During the pandemic, as people were expelled onto the streets and the settlements multiplied, authorities stepped up removal operations. In Sao Paulo, they cleared out nearly 4,000 people – the most in Brazil. An additional 3,000 were removed in Manaus, the Amazonian city devastated by the virus. The Brazilian supreme court this month suspended the removals until the end of the year, angering Bolsonaro, a fierce defender of landowners.

“It's the end of private property,” he declares. “What a terrible decision.”

Fixing a lightbulb in the Jardim Julieta encampment (The Washington Post by Rafael Vilela)

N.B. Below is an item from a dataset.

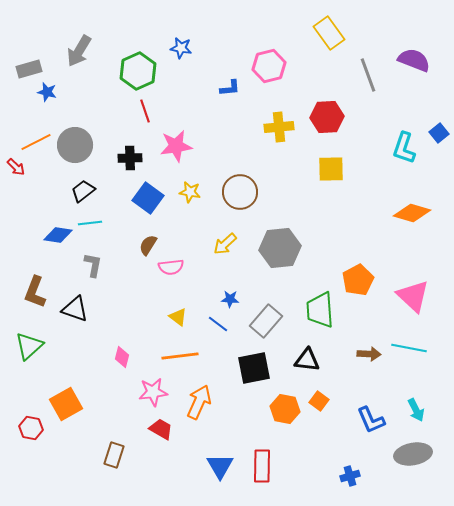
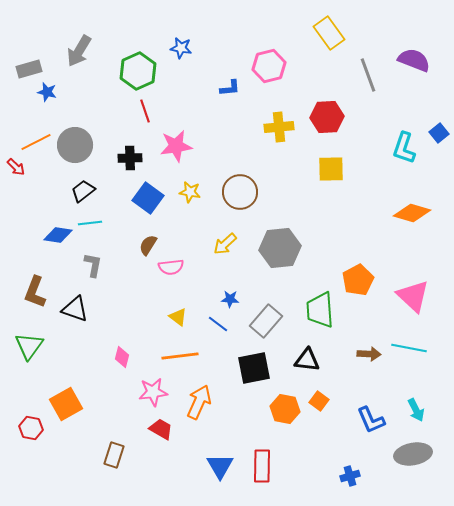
green triangle at (29, 346): rotated 12 degrees counterclockwise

But settlements most often take shape on vacant land – which was exactly how a desolate stretch beside an industrial yard in northern Sao Paulo looked to maid Janeide Pereira. She was walking outside her building last June, frantic. She had lost her job. The mother she worked for had said she wanted to protect her children from possible exposure to the virus. Now Pereira was about to lose her home, too.

“I had nowhere to go,” she says.

This dusty plot where people fly kites and throw rubbish looked like her best option. She dragged out her possessions, strung up a black plastic tarp and set up a new home for her five children. Within hours, she had neighbours. They filled every corner of the city-owned lot. Small wood houses soon rose. Running water and electricity was set up by cutting into nearby lines. The settlement of Jardim Julieta was born.

The people who arrive now, some with injuries from life on the streets, are grudgingly turned away: The community is full. Encampment leaders tell them of another place, five miles to the north. There, on the forested grounds of a bankrupt factory, another settlement is forming.

The Nascer do Sol camp burns (The Washington Post by Rafael Vilela)

And so that was where Felix went.

“Agua!” came a shout in the distance. “Agua!”

Felix craned her head and rose. The community had run out of water the night before. All morning there had been fear that the city water man, who had been filling their 2,000l cistern off the books, had forgotten them.

Felix’s husband pulled out several empty buckets. He handed one to her, and, giggling, off they went, stepping across the rubble and trash that construction companies had left here. They found the water man at the front of the community.

“Agua!” Felix yelled with delight.

She was trying to be happy here. But more and more she was feeling her 67 years. Her body was aching. She was diabetic. And there was so much uncertainty to life in the settlement. The water could stop. People could forget to send them the food donations on which they survive. One day had brought a young family with three small children – one of the 250 families now crowding the settlement – and now they’re all sharing her shack and one lightbulb.

“We were evicted,” says Andreia Rodrigues de Oliveira, 36, the mother. “Three nights we spent sleeping under a store awning before hearing of this settlement.”

Felix prays for the day she can return to her job and leave the camp (The Washington Post by Rafael Vilela)

Every day Felix waits. When she was about to lose her home, she called her boss. The woman - “really good people,” Felix says – bought her a tank of gas and reminded her she’d be in touch when the pandemic passed. But then Felix moved out here, where her phone can’t get a signal, and she realised that if her boss did call, she wouldn’t know.

She reached the community faucet and watched the water gush into the buckets. She hefted them with a grunt and made her way back to her shack. Things would get better, she reminded herself. The pandemic would pass. Her boss would maybe call her daughter, her daughter would find her here, and Felix would go back to work.

She set down the water. She looked at her new home. She thanked God for what she had. The water had arrived today. And, looking out into the distance at the families all around, she knew she would not be alone. Nearly 400 more were expected to arrive in the coming days.

“Every day there are more,” she said.

The Washington Post’s Heloisa Traiano contributed to this report.